I spent the day today with a customer doing a proof of concept and failover testing demo on a Cisco UCS, VMware and NetApp environment. As I sit on the train heading back to Washington from NYC I thought it might be a good time to put together a technical post on the failover behavior of UCS blades. UCS has some advanced availability features that should be highlighted, it additionally has some areas where failover behavior may not be obvious. In this post I’m going to cover server failover situations within the UCS system, without heading very deep into the connections upstream to the network aggregation layer (mainly because I’m hoping Brad Hedlund at http://bradhedlund.com will cover that soon, hurry up Brad 😉
**Update** Brad has posted his UCS Networking Best Practices Post I was hinting at above. It’s a fantastic video blog in HD, check it out here: http://bradhedlund.com/2010/06/22/cisco-ucs-networking-best-practices/
To start this off let’s get up to a baseline level of understanding on how UCS moves server traffic. UCS is comprised of a number of blade chassis and a pair of Fabric Interconnects (FI.) The blade chassis hold the blade servers and the FIs handle all of the LAN and SAN switching as well as chassis/blade management that is typically done using six separate modules in each blade chassis in other implementations.
Note: When running redundant Fabric interconnects you must configure them as a cluster using L1 and L2 cluster links between each FI. These ports carry only cluster heartbeat and high-level system messages no data traffic or Ethernet protocols and therefore I have not included them in the following diagrams.
UCS Network Connectivity
Each individual blade gets connectivity to the network(s) via mezzanine form factor I/O card(s.) Depending on which blade type you select each blade will either have one redundant set of connections to the FIs or two redundant sets. Regardless of the type of I/O card you select you will always have 1x10GE connection to each FI through the blade chassis I/O module (IOM.)
UCS Blade Connectivity
In the diagram your seeing the blade connectivity for a blade with a single mezzanine slot. You can see that the blade is redundantly connected to both Fabric A and Fabric B via 2x10GE links. This connection occurs via the IOM which is not a switch itself and instead acts as a remote device managed by the fabric interconnect. What this means is that all forwarding decisions are handled by the FIs and frames are consistently scheduled within the system regardless of source and or destination. The total switching latency of the UCS system is approximately equal to a top-of-rack switch or blade form factor LAN switch within other blade products. Because the IOM is not making switching decisions it will need another method to move 8 internal mid-plane ports traffic upstream using it’s 4 available uplinks. the method it uses is static pinning. This method provides a very elegant switching behavior with extremely predictable failover scenarios. Let’s first look at the pinning later what this means for the UCS network failures.
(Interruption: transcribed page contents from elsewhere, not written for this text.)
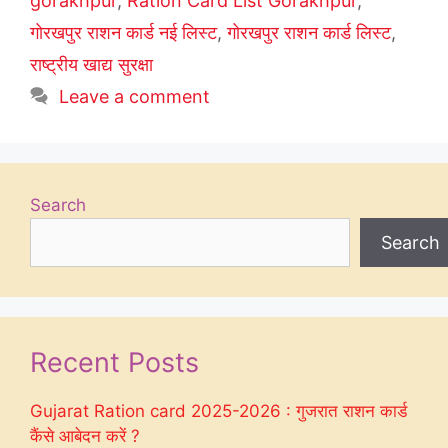
gorakhpur
,
Ration Card List Gorakhpur
,
गोरखपुर राशन कार्ड नई लिस्ट
,
गोरखपुर राशन कार्ड लिस्ट
,
राष्ट्रीय खाद्य सुरक्षा
Leave a comment
Search
Search
Recent Posts
Gujarat Ration card 2025-2026 : गुजरात राशन कार्ड
कैंसे आबेदन करें ?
The chart above shows the static pinning mechanism used within UCS. Given the configured number of uplinks from IOM to FI you will know exactly which uplink port a particular mid-plane port is using. Each half-width blade attaches to a single mid-plane port and each full width blade attaches to two. In the diagram the use of three ports does not have a pinning mechanism because this is not supported. If three links are used the 2 port method will define how uplinks are utilized. This is because eight devices cannot be evenly load-balanced across three links.
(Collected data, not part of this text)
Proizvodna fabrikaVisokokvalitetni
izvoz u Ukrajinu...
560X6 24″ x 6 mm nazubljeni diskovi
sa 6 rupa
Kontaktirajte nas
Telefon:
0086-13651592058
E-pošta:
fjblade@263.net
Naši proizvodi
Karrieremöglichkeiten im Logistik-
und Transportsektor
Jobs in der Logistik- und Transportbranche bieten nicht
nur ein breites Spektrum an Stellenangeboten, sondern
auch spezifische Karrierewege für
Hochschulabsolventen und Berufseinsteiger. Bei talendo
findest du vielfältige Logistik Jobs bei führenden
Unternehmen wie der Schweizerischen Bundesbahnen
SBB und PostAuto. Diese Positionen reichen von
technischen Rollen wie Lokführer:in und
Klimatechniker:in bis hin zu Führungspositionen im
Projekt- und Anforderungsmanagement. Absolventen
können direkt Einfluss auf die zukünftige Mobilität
The example above shows the numbering of mid-plane ports. If you were using half width blades their numbering would match. When using full-width blades each blade has access to a pair of mid-plane ports (1-2, 3-4, 5-6, 7-8.)In the example above blade three would utilize mid-plane port three in the left example and one in the second based on the static pinning in the chart.
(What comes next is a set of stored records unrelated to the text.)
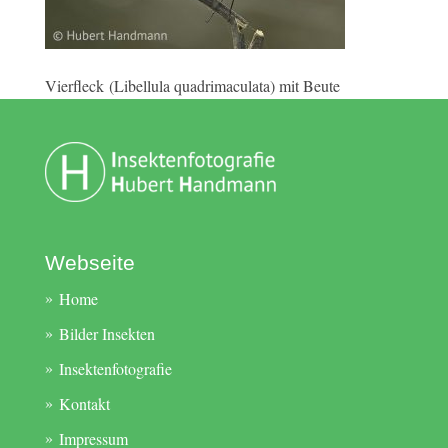
Vierfleck (Libellula quadrimaculata) mit Beute
Webseite
Home
Bilder Insekten
Insektenfotografie
Kontakt
Impressum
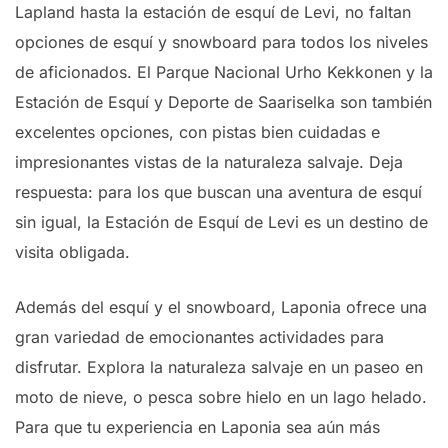
Lapland hasta la estación de esquí de Levi, no faltan
opciones de esquí y snowboard para todos los niveles
de aficionados. El Parque Nacional Urho Kekkonen y la
Estación de Esquí y Deporte de Saariselka son también
excelentes opciones, con pistas bien cuidadas e
impresionantes vistas de la naturaleza salvaje. Deja
respuesta: para los que buscan una aventura de esquí
sin igual, la Estación de Esquí de Levi es un destino de
visita obligada.
Además del esquí y el snowboard, Laponia ofrece una
gran variedad de emocionantes actividades para
disfrutar. Explora la naturaleza salvaje en un paseo en
moto de nieve, o pesca sobre hielo en un lago helado.
Para que tu experiencia en Laponia sea aún más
So now let’s discuss how failover happens, starting at the operating system. We have two pieces of failover to discuss, NIC teaming, and SAN multi-pathing. In order to understand that we need a simple logical connectivity view of how a UCS blade see’s the world.
UCS Logical Connectivity
In order to simplify your thinking when working with blade systems reduce your logical diagram to the key components, do this by removing the blade chassis itself from the picture. Remember that a blade is nothing more than a server connected to a set of switches, the only difference is that the first hop link is on the mid-plane of the chassis rather than a cable. The diagram above shows that a UCS blade is logically cabled directly to redundant Storage Area Network (SAN) switches for Fibre Channel (FC) and to the FI for Ethernet. Out of personal preference I leave the FIs out of the SAN side of the diagram because they operate in N_Port Virtualizer (NPV) mode which means forwarding decisions are handled by the upstream NPiV standard compliant SAN switch.
Starting at the Operating System (OS) we will work up the network stack to the FIs to discuss failover. We will be assuming FCoE is being used, if you are not using FCoE ignore the FC piece of the discussion as the Ethernet will remain the same.
SAN multi-pathing is the way we obtain redundancy in FC, FCoE, and iSCSI networks. It is used to provide the OS with two separate paths to the same logical disk. This allows the server to access the data in the event of a failure and in some cases load-balance traffic across two paths to the same disk. Multi-pathing comes in two general flavors: active/active, or active passive. Active/active load balances and has the potential to use the full bandwidth of all available paths. Active/Passive uses one link as a primary and reserves the others for failover. Typically the deciding factor is cost vs. performance.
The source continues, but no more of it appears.